Research suggests that a new targeted therapy, quizartinib, may be a safe and effective option to treat a subset of patients with treatment-resistant acute myeloid leukaemia (AML).
AML is a fast-growing blood cancer in which patients produce an excessive amount of abnormal, immature white blood cells that are unable to adequately fight infection.
Following AML diagnosis, leukaemia cells from patients undergo genetic testing to identify the mutation driving the disease, which helps determine the appropriate treatment protocol.
Of the many types of genetic mutations that can occur in AML, one of the most threatening is the FLT3-ITD (internal tandem duplication), which effects 34% of AML patients, makes the leukaemia even more aggressive and typically leads to failure of standard chemotherapy treatment response.
“The FLT3 mutation is essentially a power switch that leukaemia cells use to spread more aggressively, which helps them to grow back immediately after chemotherapy,” said Mark J. Levis, MD, PhD, lead author and Associate Professor of Oncology, Pharmacology, and Medicine at the Sidney Kimmel Comprehensive Cancer Center at Johns Hopkins Medicine in Baltimore.
“The only way to treat this type of mutation is to find a way to turn the switch off — a feat that has eluded researchers for far too long.”
Patients with the FLT3-ITD mutation can achieve remission with standard chemotherapy but tend to relapse very quickly.
An important treatment option is a stem cell transplant, but only if the patient is in some form of remission; otherwise, transplant failure rates are high.
Given the barriers to treatment in this patient population, researchers have been examining the efficacy of the investigational oral agent quizartinib, which is designed to “turn off” the mutated FLT3 enzyme, thus forcing the immature cancer cells to either die immediately or undergo maturation (and eventually die). This eliminates enough leukaemia cells to make it possible for patients to undergo stem cell transplants that can cure their disease.

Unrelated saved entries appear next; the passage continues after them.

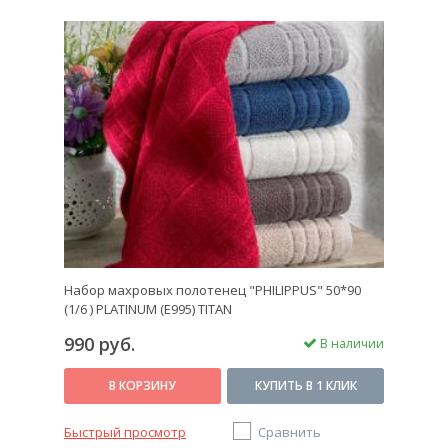
Набор махровых полотенец "PHILIPPUS" 50*90
(1/6 ) PLATINUM (E995) TITAN
990 руб.
В наличии
В КОРЗИНУ
КУПИТЬ В 1 КЛИК
Быстрый просмотр
Сравнить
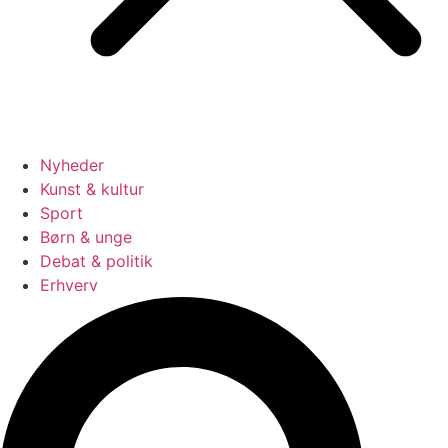
Nyheder
Kunst & kultur
Sport
Børn & unge
Debat & politik
Erhverv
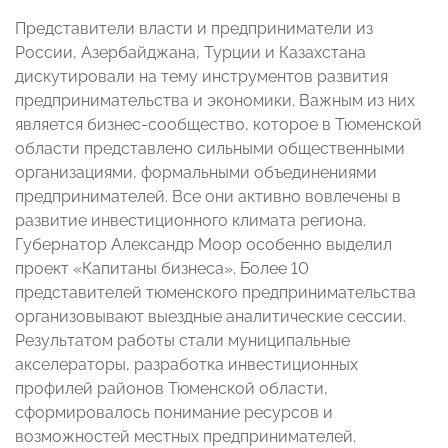
Представители власти и предприниматели из
России, Азербайджана, Турции и Казахстана
дискутировали на тему инструментов развития
предпринимательства и экономики. Важным из них
является бизнес-сообщество, которое в Тюменской
области представлено сильными общественными
организациями, формальными объединениями
предпринимателей. Все они активно вовлечены в
развитие инвестиционного климата региона.
Губернатор Александр Моор особенно выделил
проект «Капитаны бизнеса». Более 10
представителей тюменского предпринимательства
организовывают выездные аналитические сессии.
Результатом работы стали муниципальные
акселераторы, разработка инвестиционных
профилей районов Тюменской области,
сформировалось понимание ресурсов и
возможностей местных предпринимателей.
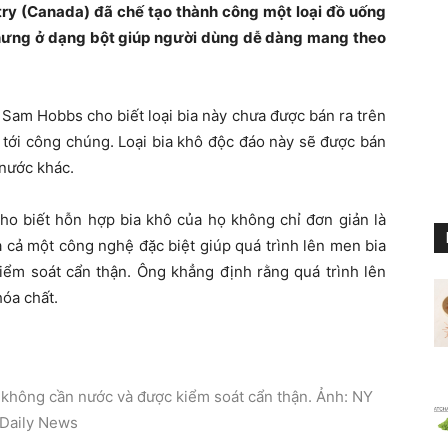
try (Canada) đã chế tạo thành công một loại đồ uống
nhưng ở dạng bột giúp người dùng dễ dàng mang theo
Sam Hobbs cho biết loại bia này chưa được bán ra trên
 tới công chúng. Loại bia khô độc đáo này sẽ được bán
 nước khác.
ho biết hỗn hợp bia khô của họ không chỉ đơn giản là
à cả một công nghệ đặc biệt giúp quá trình lên men bia
iểm soát cẩn thận. Ông khẳng định rằng quá trình lên
óa chất.
ư không cần nước và được kiểm soát cẩn thận. Ảnh: NY
Daily News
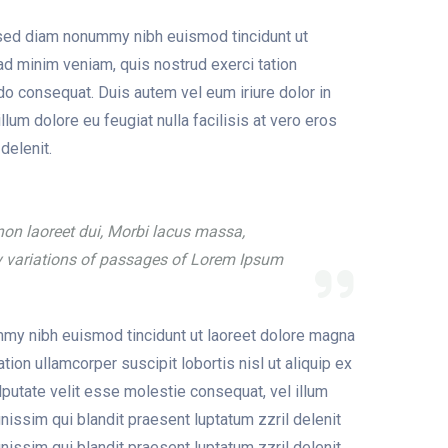
, sed diam nonummy nibh euismod tincidunt ut
ad minim veniam, quis nostrud exerci tation
do consequat. Duis autem vel eum iriure dolor in
llum dolore eu feugiat nulla facilisis at vero eros
delenit.
non laoreet dui, Morbi lacus massa,
ny variations of passages of Lorem Ipsum
mmy nibh euismod tincidunt ut laoreet dolore magna
tion ullamcorper suscipit lobortis nisl ut aliquip ex
putate velit esse molestie consequat, vel illum
gnissim qui blandit praesent luptatum zzril delenit
gnissim qui blandit praesent luptatum zzril delenit…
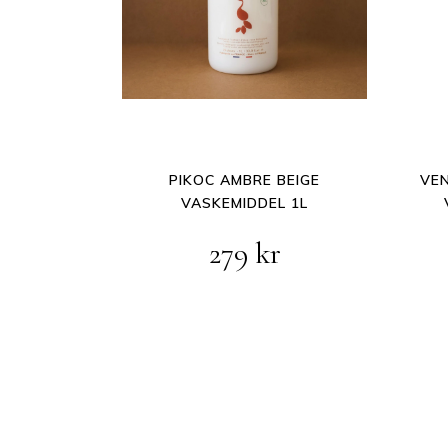
PIKOC AMBRE BEIGE
VEN
VASKEMIDDEL 1L
279
kr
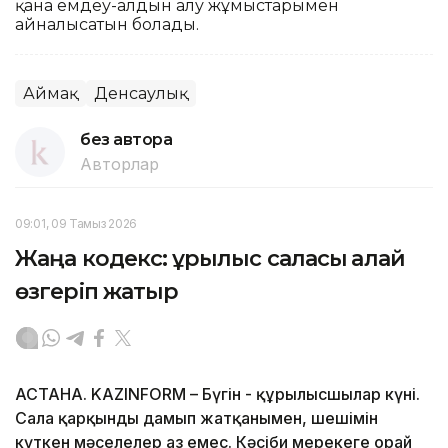
қана емдеу-алдын алу жұмыстарымен
айналысатын болады.
Аймақ
Денсаулық
без автора
Авторлар
09:01, 09 Тамыз 2026
Жаңа кодекс: құрылыс саласы қалай
өзгеріп жатыр
АСТАНА. KAZINFORM – Бүгін - құрылысшылар күні.
Сала қарқынды дамып жатқанымен, шешімін
күткен мәселелер аз емес. Кәсіби мерекеге орай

In order to assess the efficacy and safety of quizartinib as a single agent (drug used alone in treatment) in AML patients with the FLT3-ITD mutation, researchers conducted a Phase II study among 333 patients that were divided into two treatment cohorts.
Cohort 1 consisted of patients age 60 or over with the FLT3-ITD mutation who failed to achieve remission with standard chemotherapy, or who had recently relapsed for the first time. Cohort 2 consisted of patients over age 18 with the FLT3-ITD mutation who presented with relapsed or refractory AML and had been administered salvage chemotherapy after failing to respond to prior treatment, or had relapsed after a stem cell transplant. Most patients in this study had the FLT3-ITD mutation, but a small number in each cohort lacked the mutation.

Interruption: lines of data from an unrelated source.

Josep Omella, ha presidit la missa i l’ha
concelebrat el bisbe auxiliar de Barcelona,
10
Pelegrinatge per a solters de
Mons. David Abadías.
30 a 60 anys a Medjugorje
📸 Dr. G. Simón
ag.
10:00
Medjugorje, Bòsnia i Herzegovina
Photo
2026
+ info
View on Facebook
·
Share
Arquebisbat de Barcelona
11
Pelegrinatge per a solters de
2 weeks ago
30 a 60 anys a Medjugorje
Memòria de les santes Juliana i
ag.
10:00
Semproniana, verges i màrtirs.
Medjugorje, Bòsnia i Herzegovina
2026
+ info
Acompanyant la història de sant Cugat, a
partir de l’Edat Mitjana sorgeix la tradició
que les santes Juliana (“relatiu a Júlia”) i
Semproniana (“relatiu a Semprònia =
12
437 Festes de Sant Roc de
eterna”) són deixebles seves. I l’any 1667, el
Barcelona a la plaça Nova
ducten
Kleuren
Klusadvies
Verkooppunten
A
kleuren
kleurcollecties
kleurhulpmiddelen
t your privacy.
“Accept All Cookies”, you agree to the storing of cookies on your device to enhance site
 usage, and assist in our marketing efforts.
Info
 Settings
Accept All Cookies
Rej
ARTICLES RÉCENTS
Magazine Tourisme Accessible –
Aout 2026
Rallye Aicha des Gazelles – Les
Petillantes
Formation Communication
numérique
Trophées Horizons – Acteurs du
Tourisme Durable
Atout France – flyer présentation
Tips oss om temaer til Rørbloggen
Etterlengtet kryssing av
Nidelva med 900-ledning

Study results from Cohort 2 were based on an analysis of 137 patients (99 with mutation and 38 without) who received continuous treatment with quizartinib at a fixed dose during 28-day cycles. The primary endpoint of the study was the composite complete remission rate (CRc) of all patients, which includes complete remission (CR; no active disease), complete remission with incomplete platelet recovery (CRp, no active disease but abnormal platelet count), and complete remission with incomplete hematologic recovery (Cri, no active disease but abnormal red and white blood cell counts) of the patients following treatment with quizartinib.
Following one to three cycles of quizartinib treatment, researchers observed a CRc rate of 44 percent (4% CR, 0 CRp, and 40% CRi) in patients with the FLT3-ITD mutation with a median duration of response of 11.3 weeks and median overall survival of 23.1 weeks. In patients without the mutation, researchers observed a 34 percent CRc rate (3% CR, 3% CRp, and 29% CRi) with a median duration of response of five weeks and median overall survival of 25.6 weeks. Of those patients in both cohorts who did not respond to their last AML therapy, 47 percent of those with FLT3-ITD and 31 percent of those without achieved a CRc with quizartinib. In both cohorts, 34 percent of patients were successfully bridged to a potentially curative allogeneic transplant.

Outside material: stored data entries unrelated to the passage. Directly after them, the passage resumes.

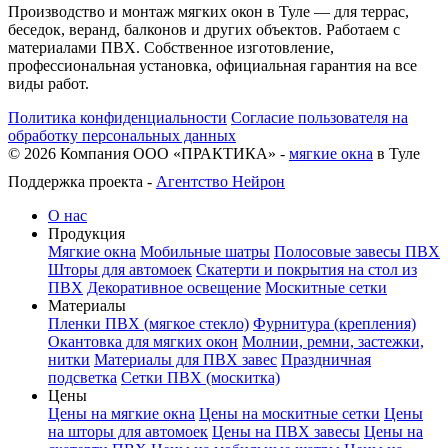
Производство и монтаж мягких окон в Туле — для террас,
беседок, веранд, балконов и других объектов. Работаем с
материалами ПВХ. Собственное изготовление,
профессиональная установка, официальная гарантия на все
виды работ.
Политика конфиденциальности
Согласие пользователя на
обработку персональных данных
©
2026
Компания ООО «ПРАКТИКА» -
мягкие окна
в Туле
Поддержка проекта -
Агентство Нейрон
О нас
Продукция
Мягкие окна
Мобильные шатры
Полосовые завесы ПВХ
Шторы для автомоек
Скатерти и покрытия на стол из
ПВХ
Декоративное освещение
Москитные сетки
Материалы
Пленки ПВХ (мягкое стекло)
Фурнитура (крепления)
Окантовка для мягких окон
Молнии, ремни, застежки,
нитки
Материалы для ПВХ завес
Праздничная
подсветка
Сетки ПВХ (москитка)
Цены
Цены на мягкие окна
Цены на москитные сетки
Цены
на шторы для автомоек
Цены на ПВХ завесы
Цены на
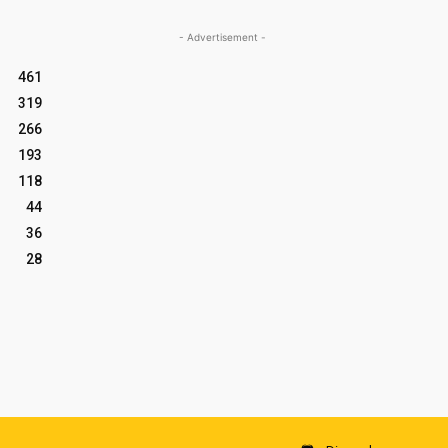
- Advertisement -
461
319
266
193
118
44
36
28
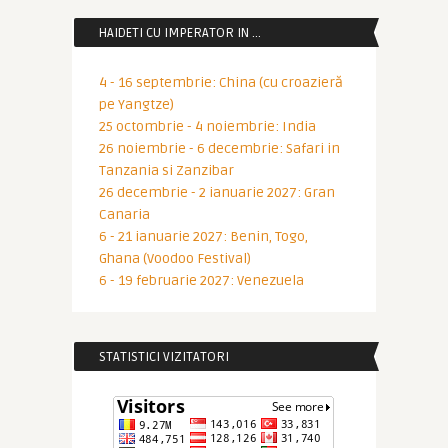
HAIDETI CU IMPERATOR IN …
4 - 16 septembrie: China (cu croazieră
pe Yangtze)
25 octombrie - 4 noiembrie: India
26 noiembrie - 6 decembrie: Safari in
Tanzania si Zanzibar
26 decembrie - 2 ianuarie 2027: Gran
Canaria
6 - 21 ianuarie 2027: Benin, Togo,
Ghana (Voodoo Festival)
6 - 19 februarie 2027: Venezuela
STATISTICI VIZITATORI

Common adverse effects of treatment with quizartinib (observed in more than 20% of patients) included QT prolongation (26%), a heart complication associated with some medications and managed by reducing dosage, as well as nausea (38%), vomiting (26%), anemia (29%), fever (25%), diarrhea (20%), and fatigue (20%). These results demonstrate that quizartinib can produce a high treatment response rate in a group of very poor-prognosis AML patients with the FLT3-ITD mutation with manageable toxicity.
“Quizartinib is the first and only single-agent drug that has produced a clinical benefit in AML patients with this deadly mutation who have failed previous therapy,” said Dr. Levis. “The number of patients bridged to a stem cell transplant was very significant. We plan on using these encouraging results to design and conduct additional randomized trials that will hopefully lead to the approval of quizartinib to make it accessible to those patients who previously had no hope for a cure.”